Le leronlimab, médicament expérimental contre le VIH, prévient l’infection chez les macaques

Un anticorps monoclonal capable de prévenir l’infection par le VIH chez les singes a été mis au point par une équipe de chercheurs de l’Oregon Health &amp ; Science University à l’Oregon National. La recherche connexe, publiée dans Nature Communications, décrit le fonctionnement du leronlimab, l’anticorps expérimental qui, selon les chercheurs, empêche les primates non humains d’être infectés par la forme simienne du VIH.
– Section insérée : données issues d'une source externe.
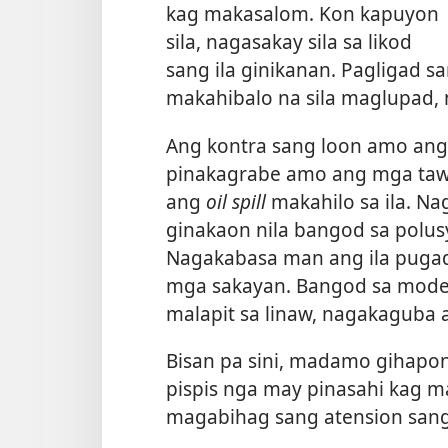
kag makasalom. Kon kapuyon
sila, nagasakay sila sa likod
sang ila ginikanan. Pagligad s
makahibalo na sila maglupad, n
Ang kontra sang loon amo ang
pinakagrabe amo ang mga tawo
ang
oil spill
makahilo sa ila. N
ginakaon nila bangod sa polus
Nagakabasa man ang ila puga
mga sakayan. Bangod sa mode
malapit sa linaw, nagakaguba a
Bisan pa sini, madamo gihapo
pispis nga may pinasahi kag 
magabihag sang atension sang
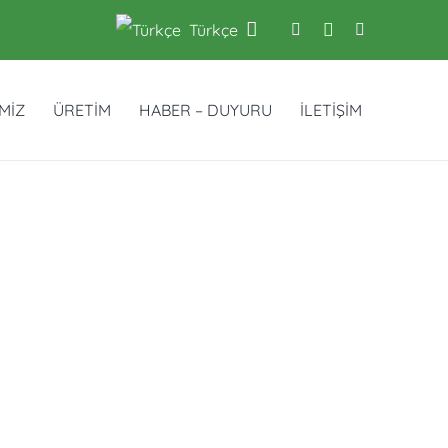
Türkçe
İMİZ
ÜRETİM
HABER – DUYURU
İLETİŞİM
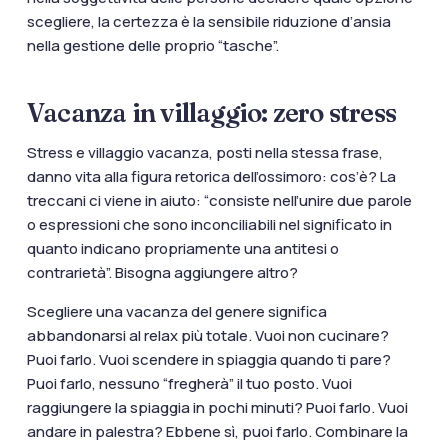
scegliere, la certezza è la sensibile riduzione d’ansia
nella gestione delle proprio “tasche”.
Vacanza in villaggio: zero stress
Stress e villaggio vacanza, posti nella stessa frase,
danno vita alla figura retorica dell’ossimoro: cos’è? La
treccani ci viene in aiuto: “consiste nell’unire due parole
o espressioni che sono inconciliabili nel significato in
quanto indicano propriamente una antitesi o
contrarietà”. Bisogna aggiungere altro?
Scegliere una vacanza del genere significa
abbandonarsi al relax più totale. Vuoi non cucinare?
Puoi farlo. Vuoi scendere in spiaggia quando ti pare?
Puoi farlo, nessuno “fregherà” il tuo posto. Vuoi
raggiungere la spiaggia in pochi minuti? Puoi farlo. Vuoi
andare in palestra? Ebbene sì, puoi farlo. Combinare la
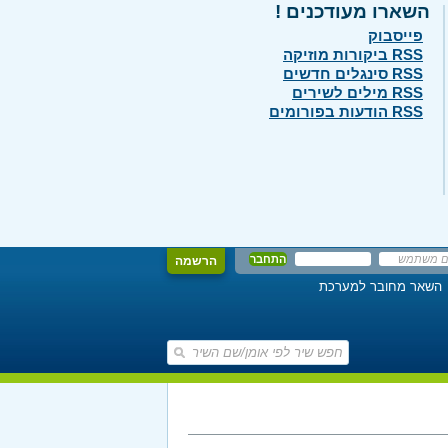
השארו מעודכנים !
פייסבוק
RSS ביקורות מוזיקה
RSS סינגלים חדשים
RSS מילים לשירים
RSS הודעות בפורומים
הרשמה
השאר מחובר למערכת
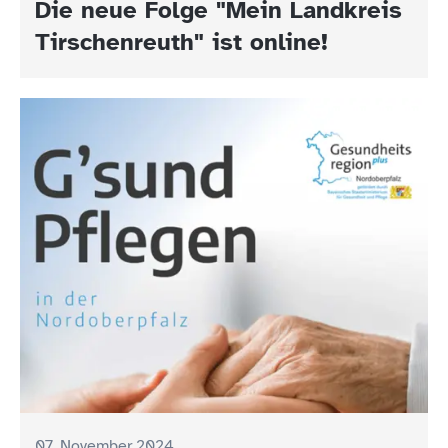
Die neue Folge "Mein Landkreis
Tirschenreuth" ist online!
07. November 2024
Selon Jonah Sacha, l’un des chercheurs ayant participé à l’étude, ces résultats montrent que ce médicament pourrait s’avérer utile pour combattre l’épidémie de VIH chez l’homme également.
Comme l’explique Lishomwa Ndhlovu, professeur d’immunologie au Weill Cornell Medicine de New York et auteur correspondant de l’étude, ces mêmes résultats montrent que nous avons désormais la possibilité d’imiter les mutations génétiques de CCR5, une protéine à la surface des globules blancs qui agit comme un récepteur du VIH. En fait, comme l’explique le chercheur, ces mutations rendent certaines personnes immunisées contre les infections par le VIH et, dans deux cas, ont même permis de les guérir.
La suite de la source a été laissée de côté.